| Given entries |
-----

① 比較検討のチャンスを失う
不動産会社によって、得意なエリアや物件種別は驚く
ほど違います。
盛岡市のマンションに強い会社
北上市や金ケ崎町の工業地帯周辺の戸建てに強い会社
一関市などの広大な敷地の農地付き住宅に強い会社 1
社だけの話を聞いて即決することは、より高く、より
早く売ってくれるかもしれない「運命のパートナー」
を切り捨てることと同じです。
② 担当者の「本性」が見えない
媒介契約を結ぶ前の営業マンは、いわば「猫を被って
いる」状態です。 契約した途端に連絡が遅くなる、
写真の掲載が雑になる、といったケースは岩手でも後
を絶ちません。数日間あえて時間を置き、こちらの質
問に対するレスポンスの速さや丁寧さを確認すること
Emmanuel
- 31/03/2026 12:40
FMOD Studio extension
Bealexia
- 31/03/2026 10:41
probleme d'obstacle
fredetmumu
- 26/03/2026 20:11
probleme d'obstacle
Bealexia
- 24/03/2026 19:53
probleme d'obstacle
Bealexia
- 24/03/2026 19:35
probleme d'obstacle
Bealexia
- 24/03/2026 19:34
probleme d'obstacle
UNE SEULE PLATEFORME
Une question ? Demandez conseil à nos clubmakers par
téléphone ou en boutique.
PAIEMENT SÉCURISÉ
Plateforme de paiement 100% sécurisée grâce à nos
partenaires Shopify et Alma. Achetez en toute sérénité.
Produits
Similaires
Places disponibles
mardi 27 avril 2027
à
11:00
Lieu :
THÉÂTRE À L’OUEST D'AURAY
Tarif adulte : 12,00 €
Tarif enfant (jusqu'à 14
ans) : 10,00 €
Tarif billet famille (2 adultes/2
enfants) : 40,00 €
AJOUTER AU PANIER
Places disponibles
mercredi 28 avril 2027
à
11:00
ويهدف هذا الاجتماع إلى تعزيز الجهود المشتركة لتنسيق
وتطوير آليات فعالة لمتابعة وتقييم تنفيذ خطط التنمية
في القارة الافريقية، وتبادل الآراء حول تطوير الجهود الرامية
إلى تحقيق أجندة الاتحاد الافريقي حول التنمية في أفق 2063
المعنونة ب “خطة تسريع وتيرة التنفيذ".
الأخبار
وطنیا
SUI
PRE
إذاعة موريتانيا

-----

| Exercise |
Copy all lines above containing the string "التنمية".

| Task answer |
وتطوير آليات فعالة لمتابعة وتقييم تنفيذ خطط التنمية
إلى تحقيق أجندة الاتحاد الافريقي حول التنمية في أفق 2063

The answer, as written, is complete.